Reclaiming the Garden Part 6 – Clearing the Vines

As you know, I’ve been slowly (very slowly) reclaiming a garden in my back yard.  And I’ve found regular weeds, super-sized weeds with deep roots, and vines.  Nasty vines.  I think they might be bittersweet.  They’ve wrapped themselves around everything, somehow even managing to reach up to tree branches overhanging the garden and pulling them down.  And wherever they touch the ground, they seem to root.

Sometimes you can’t even see the plants because the vines have completely smothered them.

(c) Kathleen Thompson

(c) Kathleen Thompson     I know there's a bush in there somewhere.

It’s one thing to know the vines need to go.  It’s another thing to actually do it.

It can be hard to even know where to start.  So, rather than stand and stare at the vines, trying to figure it out, I just started pulling on one.

Sometimes it wasn’t connected to anything else.  So it easily came out.  At other times, it threatened to take out the good plants too.  Wrapped tightly around them and rooted in more than one place, it was sucking the life out of the shrubs I had planted.

And then there’s the roots.  They spread in several different directions underground.  If you don’t get them all out of the ground, another plant will quickly grow where you just ripped the old one out.  And they’re bright orange.  Like a warning.

(c) Kathleen Thompson. Roots from just one vine.

(c) Kathleen Thompson.    Roots from just one vine.

So I’m clipping the vines out of the branches, tracing the plant to the roots, and trying to dig out as many as I can.  Because I know if I don’t, I’ll be doing this again in probably a month.

At the same time, I know it’s impossible to find and dig up all the roots.  The only way to really get rid of them would be to spray poison on the plants and let it travel to the roots and kill the entire plant.  And I’m trying not to use that poison at all because it’s bad for the environment.
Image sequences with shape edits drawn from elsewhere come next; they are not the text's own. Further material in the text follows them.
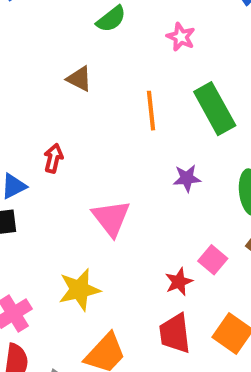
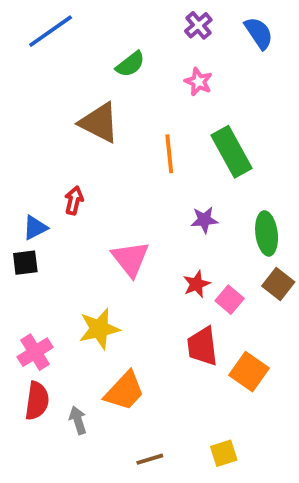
brown triangle: (79, 79) -> (99, 123), size x1.6
red star: (179, 282) -> (197, 284), moved
red trapezoid: (175, 333) -> (202, 346), moved

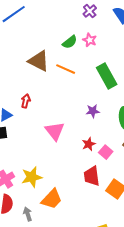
green semicircle: (130, 64) -> (70, 42), moved
orange line: (169, 154) -> (66, 69), moved, turned -60
yellow star: (99, 329) -> (32, 177), moved

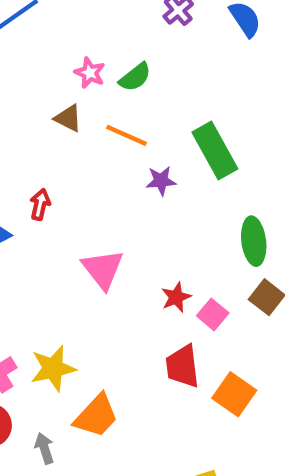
pink star: (90, 40) -> (90, 73), moved
brown triangle: (39, 61) -> (68, 118), size x0.6
purple star: (93, 111) -> (161, 181), moved

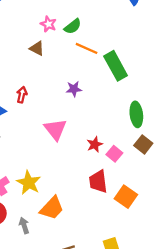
orange line: (126, 135) -> (87, 48), moved
purple star: (161, 181) -> (74, 89), moved
yellow star: (53, 368) -> (29, 183), turned -30

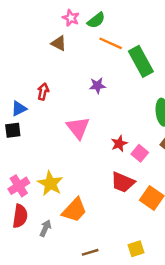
red trapezoid: (98, 182) -> (123, 182), turned -60
gray arrow: (24, 225) -> (45, 228), turned 42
At this point, I’m not sure how well this will work.  If these vines come back quickly, I may have to try and find another approach.

What nasty vines end up taking root in our lives?  Twisting around our good branches and sucking the life out of us?  Making us less fruitful?  For me, it’s the feeling of not being enough.  The voice that says, “You always work hard, and it doesn’t yield fruit.  It’s just one frustration after another.  There’s something wrong with you.”

And, just like with the vines in my garden, it’s one thing to know these thoughts need to go.  It’s another thing entirely to actually get rid of them.

Do you have anything like that in your life right now?  If so, I can tell you what won’t work:

  1. Staring at the situation trying to figure it all out in your head
  2. Clipping the tops off without attempting to get to the roots
  3. Pulling at the roots with your own strength

It will probably take a pitch fork and a shovel to loosen the soil around the roots.  It will take digging deeper and wider than you have before.  And they’ll probably show up again more than once.  Just like the bittersweet vines in my garden.

I didn’t intend to grow bittersweet.  And yet somehow it ended up in my garden.  I’m sure you didn’t intend to grow everything in your life either.  But somehow it ended up part of you.  And just like in my garden, I’m doing some digging through my life.  Maybe it’s time for you to do the same.